Additionally, al-Naji’s testimony contradicts his claim that Jordanian police sought to detain and torture him; in fact, his testimony suggests that, during the three years following his termination from the Fund, he was not concerned about government persecution at all. Specifically, during this time he (1) unsuccessfully sought other government jobs; (2) purposefully ignored a summons to appear in court; and (3) successfully applied for government licenses to establish and openly operate a ceramics factory. Moreover, al-Naji admitted that he had applied for a visa from Brunei not so he could escape possible persecution, but so he could “find a permanent job.” In addition, he did not leave Jordan as soon as he obtained the visa, as a person fleeing persecution would be expected to do. Instead, he remained in Jordan for two weeks until he received the second summons, and even then he did not leave the country until he received an American visa and job offer, thus suggesting that he was not escaping persecution, but rather seeking economic opportunity.
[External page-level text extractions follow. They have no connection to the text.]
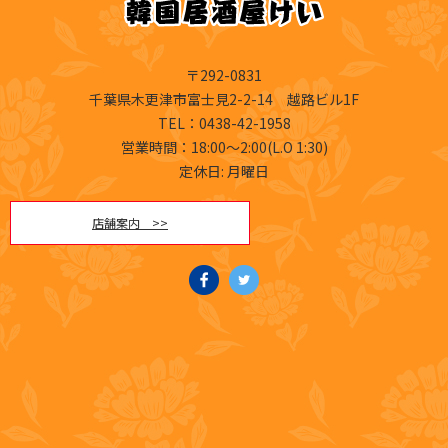
〒292-0831
千葉県木更津市富士見2-2-14 越路ビル1F
TEL
：0438-42-1958
営業時間：18:00～2:00(L.O 1:30)
定休日: 月曜日
店舗案内 >>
Even more, al-Naji’s testimony directly calls into question the legitimacy of his fear of future persecution. He stated that Jordanian authorities have not attempted to locate him in Jordan since 2000, when Mohalmed informed police that he had left the country; nor have the authorities attempted to contact him in the United States, even though he himself volunteered his contact information to King Abdullah II. These admissions, when combined with the dearth of evidence supporting alNaji’s claim, do not compel a conclusion that the immigration courts erroneously concluded that he failed to show it is more likely than not that he will be persecuted upon returning to Jordan. See Boci, 473 F.3d at 767; Brucaj, 381 F.3d at 606.

III. Conclusion

We DENY al-Naji’s petition for review.

. It is here that we note that Queen Alia died in a highly publicized helicopter crash 20 years before al-Naji could have spoken to her. See Alia al-Hussein, http://en.wikipedia.org/ wiki/Alia_aLHussein (last visited Mar. 12, 2008). The Queen throughout the time that al-Naji worked at the Fund was King Hussein’s fourth wife, Queen Noor of Jordan. See Queen Noor of Jordan, http://en.Wikipedia. org/wiki/Queen_Noor_of_Jordan (last visited Mar. 12, 2008).

. Al-Naji abandons his asylum and CAT claims by not pursuing them in his brief. See Mema v. Gonzales, 474 F.3d 412, 421 (7th Cir.2007); Zheng v. Gonzales, 409 F.3d 804, 809 (7th Cir.2005).